Season recaps today are for Indiana and Purdue. I've always believed this is the conference's best rivalry. Unlike Michigan-Ohio State the animosity extends into both sports. And unlike Michigan-Ohio State, the battle for the Old Oaken Bucket built itself upon a much purer form of hate. While the Wolverines-Buckeyes game became big because it was traditionally for the Big Ten football title, the Hoosiers-Boilers hated each other, more often than not, simply on principle. There was usually little at stake in the big picture, so the only motivating factor was utter vindictiveness towards your fellow man. And it's impossible to overstate how much Big Ten Country, admires and respects human beings capable of that kind of venom over a sporting event. Short of going to a soccer game in Europe or any game in Philadelphia, this is the closest the Midwest will see to perfect hatred.
I trust the good people of the state of Indiana know I'm speaking tounge-in-cheek on most of this. And unfortunately for them, the rivalry again lacked any broader context. Of the four seasons (two in each sport for both schools), three of them were rough. Life was particularly disastrous in Bloomington, which accomplished the unenviable feat of finishing dead last in both football and basketball.
Tom Crean took over a mess from Kelvin Sampson in IU's proud basketball program. D.J. White and Eric Gordon left early and the cupboard was bare. An 88-50 pounding at the hands of Notre Dame out in Maui was a clear signal of rougher sailing ahead. Indiana won just one Big Ten game and its best player, Devan Dumes, was suspended for two games in the middle of the conference schedule.
Bill Lynch's football program was in a rebuilding mode after going to their first bowl game in fourteen years the previous fall. Here too, it was a hard ride the whole way. IU won just three games total and one in the Big Ten. They gave up over 30 points eight times, over 40 points three times and opponents cleared the 50 mark twice.

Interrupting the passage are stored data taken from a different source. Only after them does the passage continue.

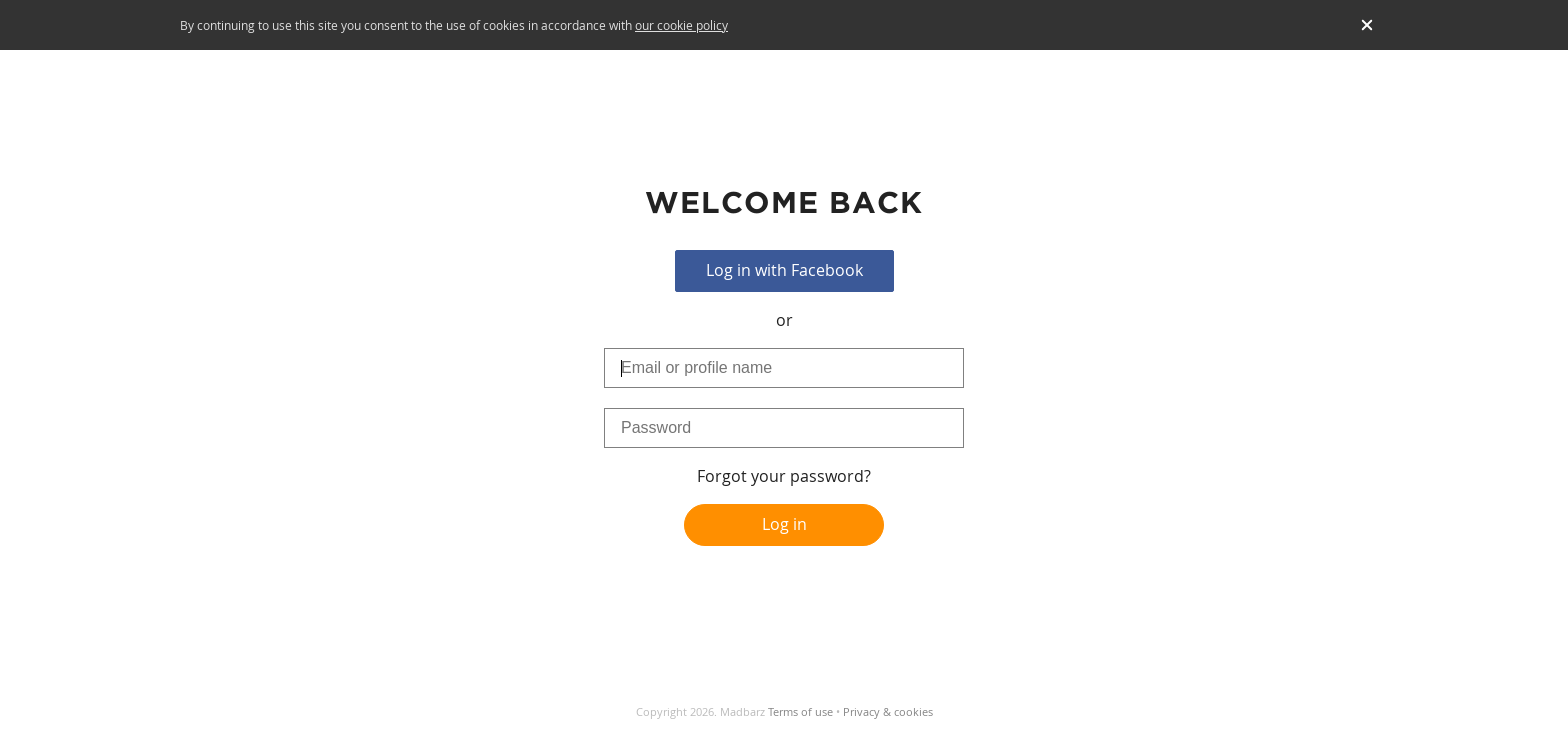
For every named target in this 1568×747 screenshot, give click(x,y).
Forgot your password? (784, 476)
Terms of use (800, 711)
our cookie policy (681, 25)
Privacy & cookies (888, 711)
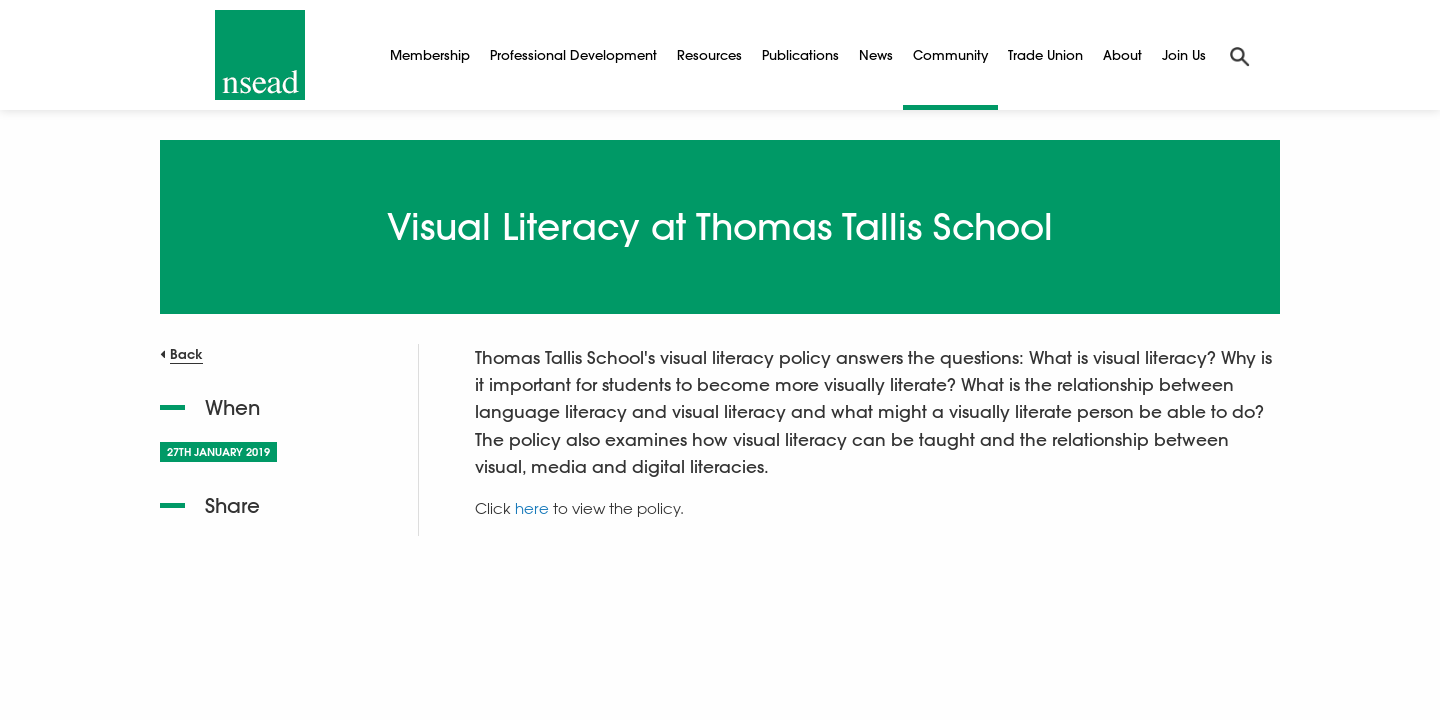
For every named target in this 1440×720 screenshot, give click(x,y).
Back (186, 353)
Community (950, 54)
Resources (709, 54)
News (876, 54)
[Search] (1240, 55)
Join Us (1184, 54)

If you were an Indiana fan, you witnessed exactly two triumphs over Big Ten opposition in the course of an entire academic year. Next season can't come too soon.
Purdue
It was the final season for Joe Tiller on the football field. The coach who rebuilt the Boilermakers from the ashes into a team that went to a Rose Bowl (2000) and several other postseason games, ended his career on an unfortunate and inappropriate note. Purdue sank back into no-bowl territory, going 4-8. They still beat Indiana in the Bucket game, 62-10 and also took advantage of the opportunity to win at Michigan, so at least the old coach got some final trophies to put on his mantle.
Basketball was a big year. The standard outlook on Purdue, one repeated both here and elsewhere, was that they started slow, both overall and in conference play. In reviewing the entire year, I was struck by how much "better" the early losses look in retrospect. The slow December start was noted primarily because of a loss to Oklahoma. The Sooners were seen as a borderline NCAA team at best. Instead they produced the Player of the Year in Blake Griffin and got a two-seed in the tournament. The Big Ten season started with an overtime loss to Illinois and a close road loss to Penn State. Both are teams that significantly exceeded expectations. Purdue started stringing together wins after that, but their starts were never as sluggish as they appeared to many of us at the time.
And the finish was unambigiously positive. They won their first-ever conference tournament and then took home two wins in March Madness. Matt Painter's program continues to improve each year. The next logical step is going to be a championship and he's got all the horses he needs to get it.